A potential solution is a centralized MLFQ, with a lock to prevent contention issues. However, this has several performance problems:
- Lock Contention. If threads yield the processor frequently (i.e. lots of I/O), the lock could be highly contended, especially as processors increase.
- Cache Coherence Overhead. Due to the lock, the MLFQ data must be transferred between processor caches, causing additional overhead. In particular, this is done while holding the MLFQ lock, resulting in even more lock contention.
- Limited Cache Reuse. Since the MFLQ schedules threads to be run on the first available processor, a thread that previously ran on processor 1 might end up being scheduled to run on processor 2 next. This reduces the benefits of each processor's cache, and, moreover, data will need to be fetched from processor 1's cache into processor 2's cache.
Therefore, modern operating systems use a per-processor MLFQ. These processors use affinity scheduling—once a thread is scheduled on a processor, it is always returned to the same processor when rescheduled, to increase cache reuse. Rebalancing the processors' MLFQs occurs periodically, only if the imbalance is large enough to compensate for the time to reload processor caches for each thread.
7.2.2 Scheduling Parallel Applications
Oblivious Scheduling
Oblivious scheduling describes an operating system that schedules threads while oblivious to the parallelization of the actual applications. Unfortunately, oblivious scheduling can be problematic for several reasons.

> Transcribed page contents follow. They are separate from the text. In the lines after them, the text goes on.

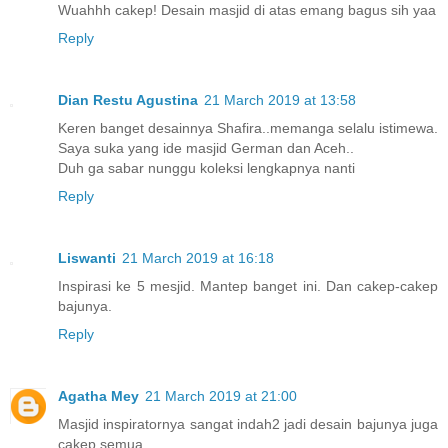
Wuahhh cakep! Desain masjid di atas emang bagus sih yaa
Reply
Dian Restu Agustina
21 March 2019 at 13:58
Keren banget desainnya Shafira..memanga selalu istimewa.
Saya suka yang ide masjid German dan Aceh..
Duh ga sabar nunggu koleksi lengkapnya nanti
Reply
Liswanti
21 March 2019 at 16:18
Inspirasi ke 5 mesjid. Mantep banget ini. Dan cakep-cakep
bajunya.
Reply
Agatha Mey
21 March 2019 at 21:00
Masjid inspiratornya sangat indah2 jadi desain bajunya juga
cakep semua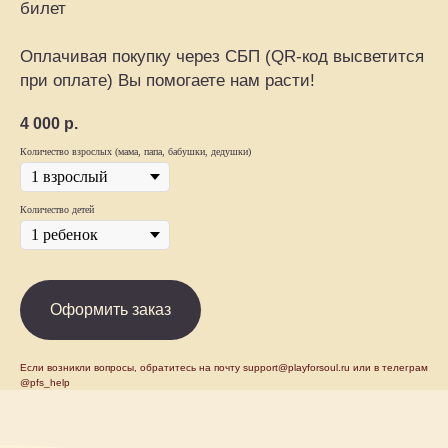
билет
Оплачивая покупку через СБП (QR-код высветится
при оплате) Вы помогаете нам расти!
4 000
р.
Количество взрослых (мама, папа, бабушки, дедушки)
Количество детей
Оформить заказ
Если возникли вопросы, обратитесь на почту support@playforsoul.ru или в телеграм
@pfs_help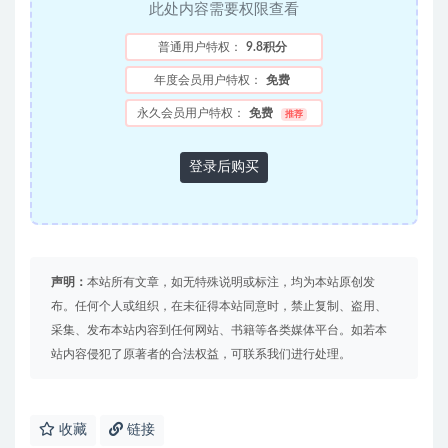
此处内容需要权限查看
普通用户特权：
9.8积分
年度会员用户特权：
免费
永久会员用户特权：
免费
推荐
登录后购买
声明：
本站所有文章，如无特殊说明或标注，均为本站原创发
布。任何个人或组织，在未征得本站同意时，禁止复制、盗用、
采集、发布本站内容到任何网站、书籍等各类媒体平台。如若本
站内容侵犯了原著者的合法权益，可联系我们进行处理。
收藏
链接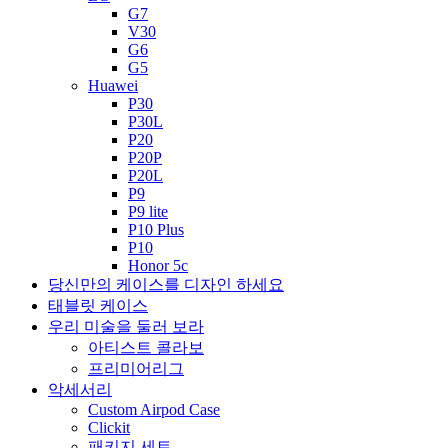
G7
V30
G6
G5
Huawei
P30
P30L
P20
P20P
P20L
P9
P9 lite
P10 Plus
P10
Honor 5c
당신만의 케이스를 디자인 하세요
태블릿 케이스
우리 미술을 둘러 보라
아티스트 콜라보
프리미어리그
악세서리
Custom Airpod Case
Clickit
패키지 세트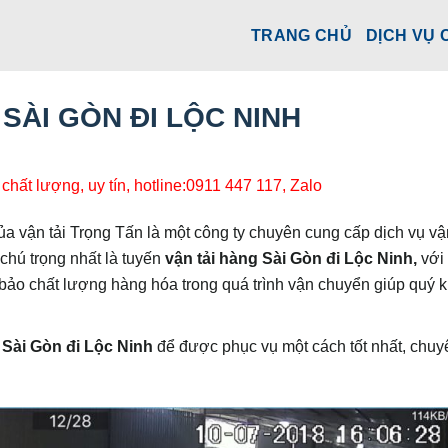
TRANG CHỦ
DỊCH VỤ 
SÀI GÒN ĐI LỘC NINH
chất lượng, uy tín, hotline:0911 447 117, Zalo
ủa vận tải Trọng Tấn là một công ty chuyên cung cấp dịch vụ vận
hú trọng nhất là tuyến
vận tải hàng Sài Gòn đi Lộc Ninh,
với
bảo chất lượng hàng hóa trong quá trình vận chuyển giúp quý 
 Sài Gòn đi Lộc Ninh
để được phục vụ một cách tốt nhất, chuy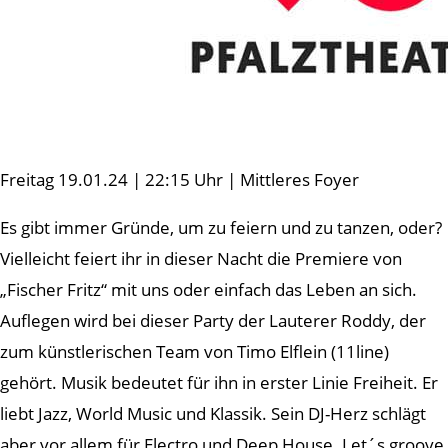
Freitag 19.01.24 | 22:15 Uhr | Mittleres Foyer
Es gibt immer Gründe, um zu feiern und zu tanzen, oder?
Vielleicht feiert ihr in dieser Nacht die Premiere von
„Fischer Fritz“ mit uns oder einfach das Leben an sich.
Auflegen wird bei dieser Party der Lauterer Roddy, der
zum künstlerischen Team von Timo Elflein (11line)
gehört. Musik bedeutet für ihn in erster Linie Freiheit. Er
liebt Jazz, World Music und Klassik. Sein DJ-Herz schlägt
aber vor allem für Electro und Deep House. Let´s groove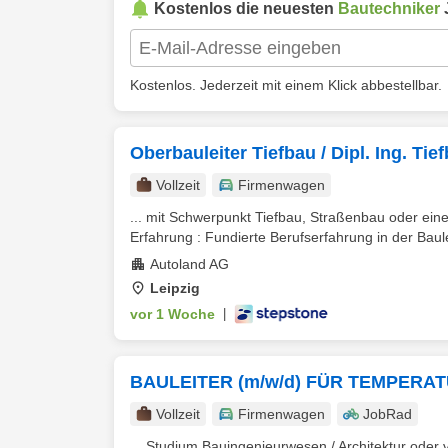
Kostenlos die neuesten
Bautechniker
Kostenlos. Jederzeit mit einem Klick abbestellbar.
Oberbauleiter Tiefbau / Dipl. Ing. Ti
Vollzeit
Firmenwagen
... mit Schwerpunkt Tiefbau, Straßenbau oder eine 
Erfahrung : Fundierte Berufserfahrung in der Baule
Autoland AG
Leipzig
vor 1 Woche
|
BAULEITER (m/w/d) FÜR TEMPERA
Vollzeit
Firmenwagen
JobRad
... Studium Bauingenieurwesen / Architektur ode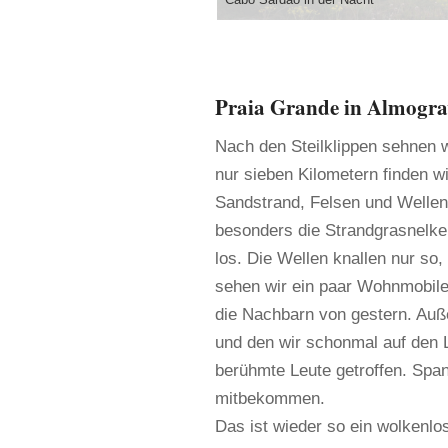
Praia Grande in Almogra
Nach den Steilklippen sehnen w
nur sieben Kilometern finden w
Sandstrand, Felsen und Wellen
besonders die Strandgrasnelke
los. Die Wellen knallen nur s
sehen wir ein paar Wohnmobile,
die Nachbarn von gestern. Auß
und den wir schonmal auf den Lo
berühmte Leute getroffen. Span
mitbekommen.
Das ist wieder so ein wolkenlo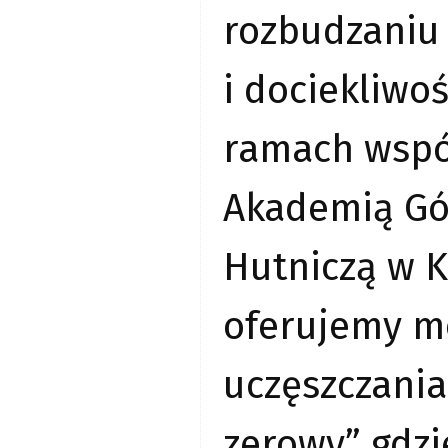
rozbudzaniu
i dociekliwoś
ramach wspó
Akademią Gó
Hutniczą w 
oferujemy m
uczęszczania
zerowy” gdzi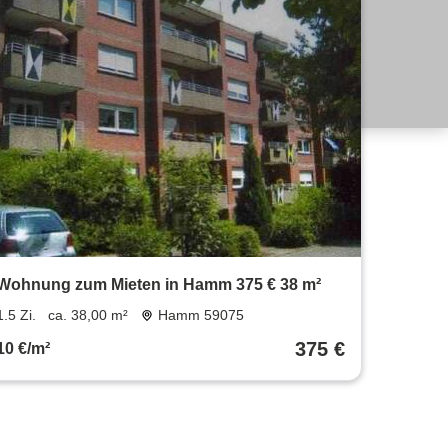
Wohnung zum Mieten in Hamm 375 € 38 m²
1.5 Zi.
ca. 38,00 m²
Hamm 59075
375 €
10 €/m²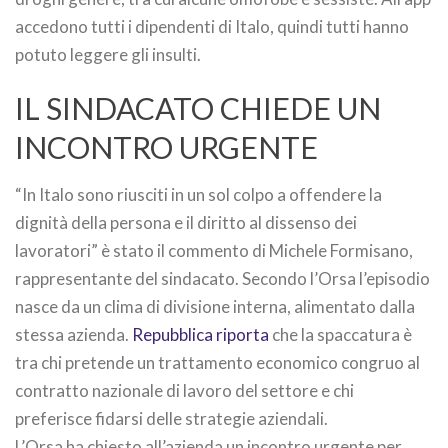
accedono tutti i dipendenti di Italo, quindi tutti hanno
potuto leggere gli insulti.
IL SINDACATO CHIEDE UN
INCONTRO URGENTE
“In Italo sono riusciti in un sol colpo a offendere la
dignità della persona e il diritto al dissenso dei
lavoratori” è stato il commento di Michele Formisano,
rappresentante del sindacato. Secondo l’Orsa l’episodio
nasce da un clima di divisione interna, alimentato dalla
stessa azienda.
Repubblica riporta
che la spaccatura è
tra chi pretende un trattamento economico congruo al
contratto nazionale di lavoro del settore e chi
preferisce fidarsi delle strategie aziendali.
L’Orsa ha chiesto all’azienda un incontro urgente per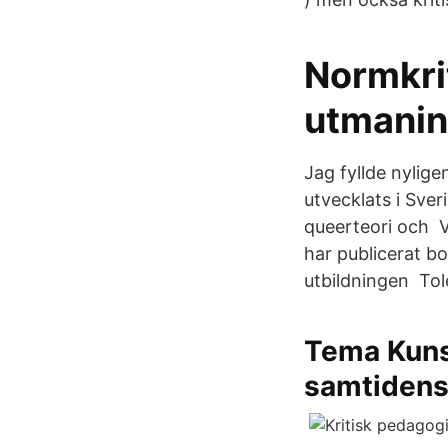
Normkri
utmanin
Jag fyllde nyli
utvecklats i Sver
queerteori och V
har publicerat b
utbildningen Tol
Tema Kunsk
samtiden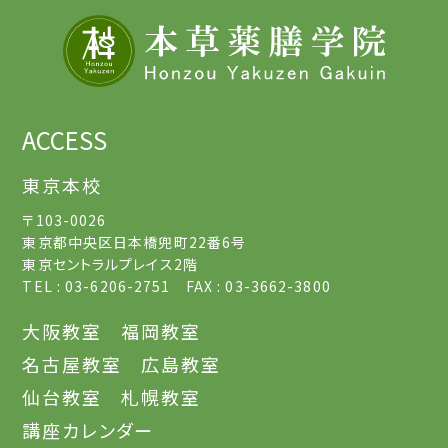
ACCESS
東京本校
〒103-0026
東京都中央区日本橋兜町22番6号
東京セントラルプレイス2階
TEL : 03-6206-2751 FAX : 03-3662-3800
大阪教室
福岡教室
名古屋教室
広島教室
仙台教室
札幌教室
講座カレンダー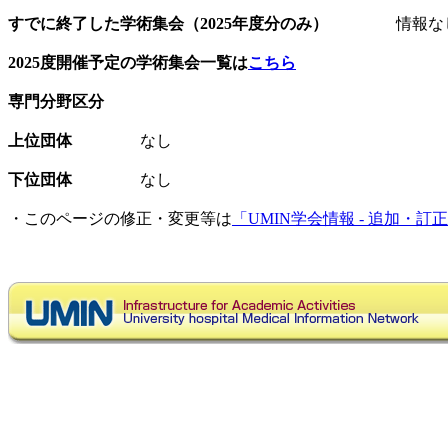
すでに終了した学術集会（2025年度分のみ）
情報な
2025度開催予定の学術集会一覧は
こちら
専門分野区分
上位団体
なし
下位団体
なし
・このページの修正・変更等は
「UMIN学会情報 - 追加・訂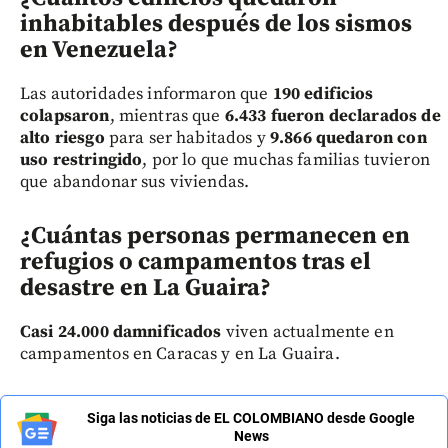
inhabitables después de los sismos
en Venezuela?
Las autoridades informaron que
190 edificios
colapsaron
, mientras que
6.433 fueron declarados de
alto riesgo
para ser habitados y
9.866 quedaron con
uso restringido
, por lo que muchas familias tuvieron
que abandonar sus viviendas.
¿Cuántas personas permanecen en
refugios o campamentos tras el
desastre en La Guaira?
Casi 24.000 damnificados
viven actualmente en
campamentos en Caracas y en La Guaira.
Siga las noticias de EL COLOMBIANO desde Google
News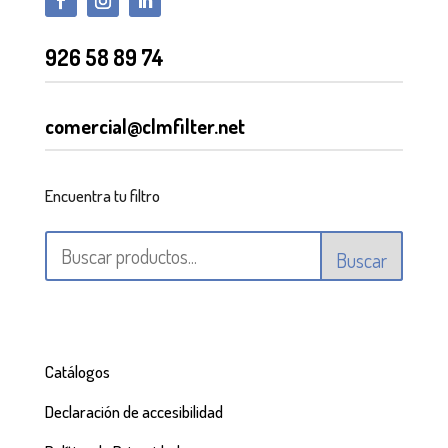
926 58 89 74
comercial@clmfilter.net
Encuentra tu filtro
Buscar
Catálogos
Declaración de accesibilidad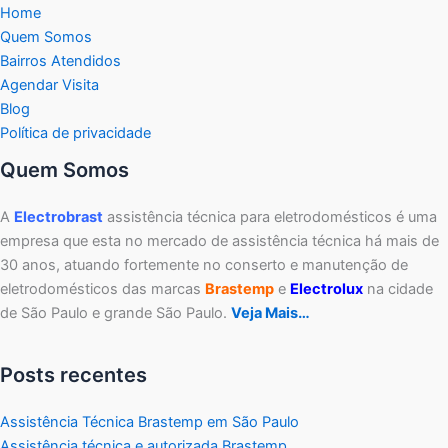
Home
Quem Somos
Bairros Atendidos
Agendar Visita
Blog
Política de privacidade
Quem Somos
A
Electrobrast
assistência técnica para eletrodomésticos é uma
empresa que esta no mercado de assistência técnica há mais de
30 anos, atuando fortemente no conserto e manutenção de
eletrodomésticos das marcas
Brastemp
e
Electrolux
na cidade
de São Paulo e grande São Paulo.
Veja Mais…
Posts recentes
Assistência Técnica Brastemp em São Paulo
Assistência técnica e autorizada Brastemp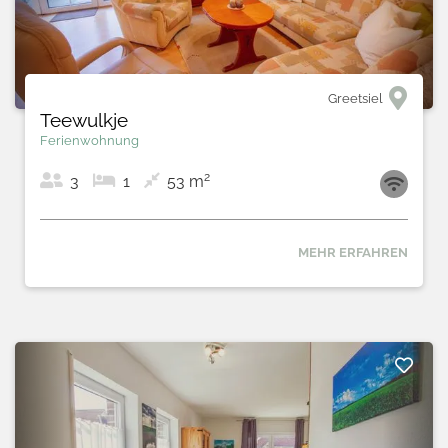
Greetsiel
Teewulkje
Ferienwohnung
2
3
1
53 m
MEHR ERFAHREN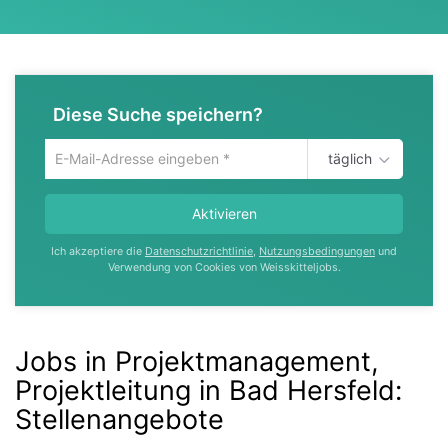
Diese Suche speichern?
täglich
Um
die
aktuelle
Aktivieren
Suche
zu
Ich akzeptiere die
Datenschutzrichtlinie
,
Nutzungsbedingungen
und
speichern
Verwendung von Cookies von Weisskitteljobs.
gib
deine
Emailadresse
ein
Jobs in Projektmanagement,
Projektleitung in Bad Hersfeld
:
Stellenangebote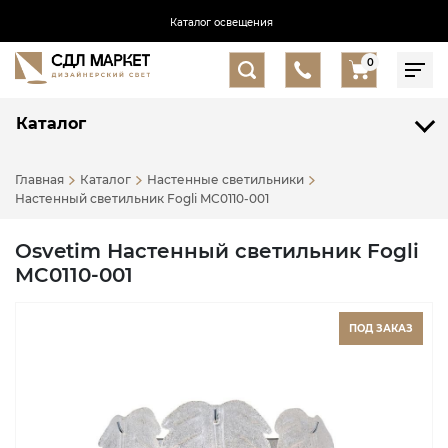
Каталог освещения
0
Каталог
Главная
Каталог
Настенные светильники
Настенный светильник Fogli MC0110-001
Osvetim Настенный светильник Fogli
MC0110-001
ПОД ЗАКАЗ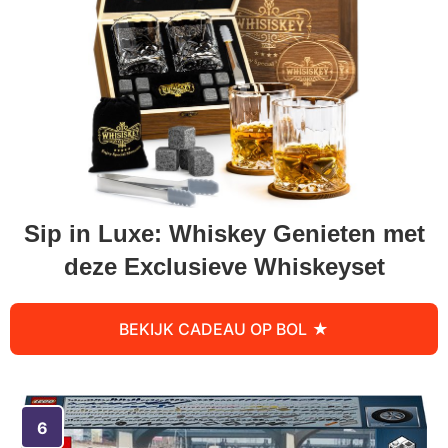
Sip in Luxe: Whiskey Genieten met
deze Exclusieve Whiskeyset
BEKIJK CADEAU OP BOL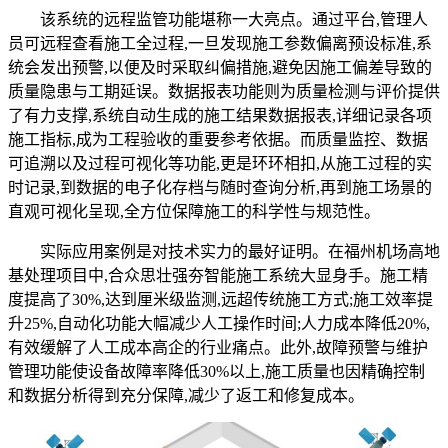
该系统的远程监管功能堪称一大亮点。通过平台,管理人
员可远程查看施工全过程,一旦发现施工参数偏离预设标准,系
统会发出预警,以便及时采取纠偏措施,避免因施工偏差导致的
质量隐患与工期延误。数据报表功能则为质量检测与评价提供
了有力支撑,系统自动生成的施工结果数据报表,详细记录各项
施工指标,成为工程验收的重要参考依据。而质量监控、数据
可追溯以及过程可视化等功能,更是环环相扣,从施工过程的实
时记录,到数据的电子化存档与随时查询分析,再到施工场景的
直观可视化呈现,全方位保障施工的科学性与规范性。
实际应用案例是对技术实力的最好证明。在福州机场高地
基处理项目中,合众思壮强夯智能施工系统大显身手。施工精
度提高了30%,达到厘米级监测,远超传统施工方式;施工效率提
升25%,自动化功能大幅减少人工操作时间;人力成本降低20%,
有效缓解了人工成本高企的行业痛点。此外,故障预警与维护
管理功能使设备故障率降低30%以上,施工质量也因精确控制
和数据分析得到充分保障,减少了返工和修复成本。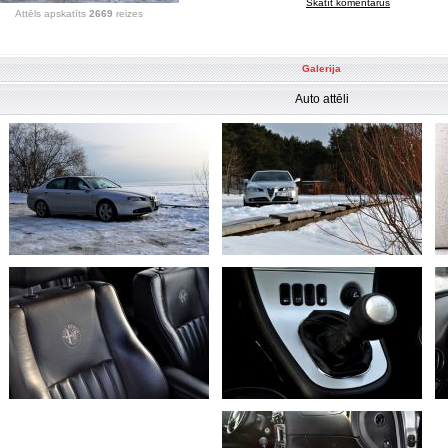
Skatīt komentārus
Attēls apskatīts
2669
reizes
Galerija
Auto attēli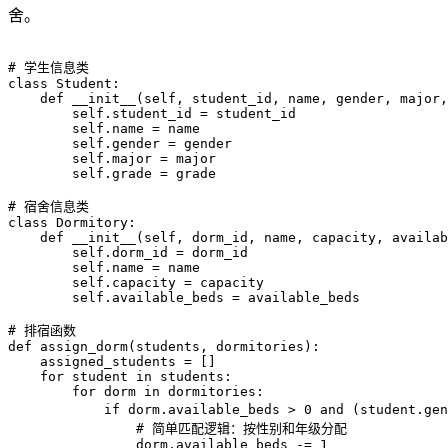
舍。
# 学生信息类

class Student:

    def __init__(self, student_id, name, gender, major,
        self.student_id = student_id

        self.name = name

        self.gender = gender

        self.major = major

        self.grade = grade

# 宿舍信息类

class Dormitory:

    def __init__(self, dorm_id, name, capacity, availab
        self.dorm_id = dorm_id

        self.name = name

        self.capacity = capacity

        self.available_beds = available_beds

# 排宿函数

def assign_dorm(students, dormitories):

    assigned_students = []

    for student in students:

        for dorm in dormitories:

            if dorm.available_beds > 0 and (student.ge
                # 简单匹配逻辑：按性别和年级分配

                dorm.available_beds -= 1
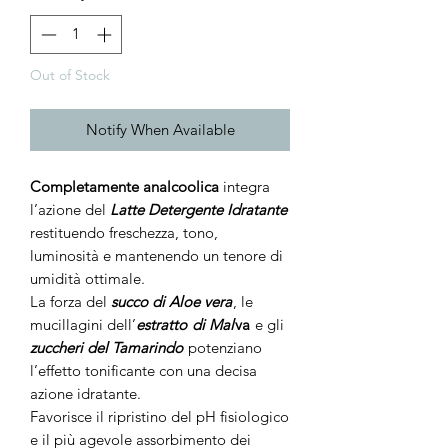
Out of Stock
Notify When Available
Completamente analcoolica
integra
l’azione del
Latte Detergente Idratante
restituendo freschezza, tono,
luminosità e mantenendo un tenore di
umidità ottimale.
La forza del
succo di Aloe vera
, le
mucillagini dell’
estratto
di Mal
va
e gli
zuccheri del Tamarindo
potenziano
l’effetto tonificante con una decisa
azione idratante.
Favorisce il ripristino del pH fisiologico
e il più agevole assorbimento dei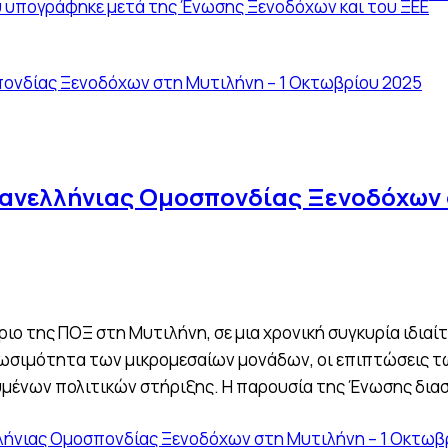
υπογράφηκε μετά της Ένωσης Ξενοδόχων και του ΞΕΕ
Πανελλήνιας Ομοσπονδίας Ξενοδόχων 
ιο της ΠΟΞ στη Μυτιλήνη, σε μια χρονική συγκυρία ιδιαί
ωσιμότητα των μικρομεσαίων μονάδων, οι επιπτώσεις τ
υμένων πολιτικών στήριξης. Η παρουσία της Ένωσης δια
λήνιας Ομοσπονδίας Ξενοδόχων στη Μυτιλήνη – 1 Οκτωβ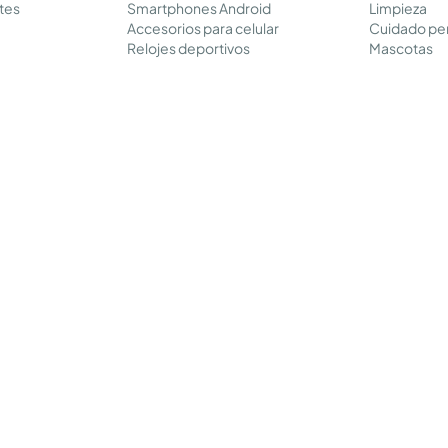
tes
Smartphones Android
Limpieza
Accesorios para celular
Cuidado pe
Relojes deportivos
Mascotas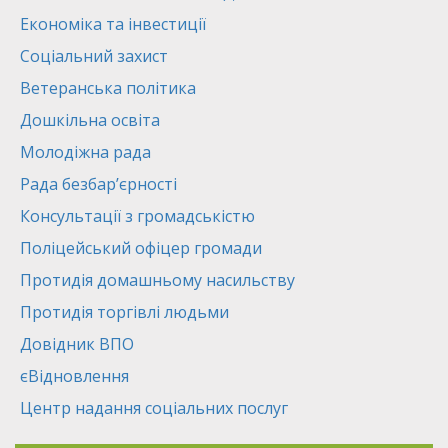
Економіка та інвестиції
Соціальний захист
Ветеранська політика
Дошкільна освіта
Молодіжна рада
Рада безбар’єрності
Консультації з громадськістю
Поліцейський офіцер громади
Протидія домашньому насильству
Протидія торгівлі людьми
Довідник ВПО
єВідновлення
Центр надання соціальних послуг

- Bulk synchronous delay. Commonly, parallel programs split works into equal sized chunks, and then synchronize at some barrier in the program. However, this results in the program relying on the latest finishing task, i.e. tail latency. Oblivious scheduling does not take this into consideration, and thus tail latency may be exorbitantly high.
- Producer-consumer delay. Some programs have a producer-consumer design pattern, in which the results of a thread are fed into the next thread, and so on, in sequence. Preempting a thread in this chain can stall all processors in the chain.
- Critical path delay. Most parallel programs have a critical path—minimum sequence of steps for the application to compute its result. Preempting a non-critical thread is okay, but preempting a thread on the critical path slows down the end result.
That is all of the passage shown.